[Stored records]

┌──

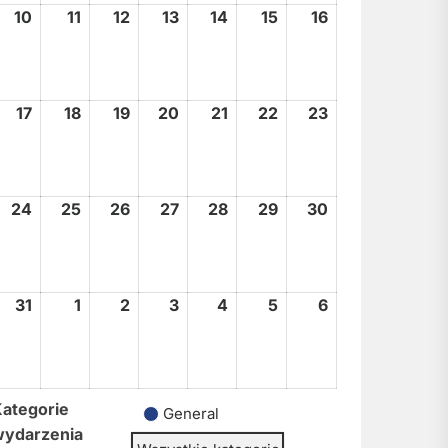
10
10
11
11
12
12
13
13
14
14
15
15
16
16
sierpnia,
sierpnia,
sierpnia,
sierpnia,
sierpnia,
sierpnia,
sierpnia,
2026
2026
2026
2026
2026
2026
2026
17
17
18
18
19
19
20
20
21
21
22
22
23
23
sierpnia,
sierpnia,
sierpnia,
sierpnia,
sierpnia,
sierpnia,
sierpnia,
2026
2026
2026
2026
2026
2026
2026
24
24
25
25
26
26
27
27
28
28
29
29
30
30
sierpnia,
sierpnia,
sierpnia,
sierpnia,
sierpnia,
sierpnia,
sierpnia,
2026
2026
2026
2026
2026
2026
2026
31
31
1
1
2
2
3
3
4
4
5
5
6
6
sierpnia,
września,
września,
września,
września,
września,
września,
2026
2026
2026
2026
2026
2026
2026
ategorie
General
wydarzenia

└──

Since pictures are not part of the copy, set down only the remaining data exactly.

10
10
11
11
12
12
13
13
14
14
15
15
16
16
sierpnia,
sierpnia,
sierpnia,
sierpnia,
sierpnia,
sierpnia,
sierpnia,
2026
2026
2026
2026
2026
2026
2026
17
17
18
18
19
19
20
20
21
21
22
22
23
23
sierpnia,
sierpnia,
sierpnia,
sierpnia,
sierpnia,
sierpnia,
sierpnia,
2026
2026
2026
2026
2026
2026
2026
24
24
25
25
26
26
27
27
28
28
29
29
30
30
sierpnia,
sierpnia,
sierpnia,
sierpnia,
sierpnia,
sierpnia,
sierpnia,
2026
2026
2026
2026
2026
2026
2026
31
31
1
1
2
2
3
3
4
4
5
5
6
6
sierpnia,
września,
września,
września,
września,
września,
września,
2026
2026
2026
2026
2026
2026
2026
ategorie
General
wydarzenia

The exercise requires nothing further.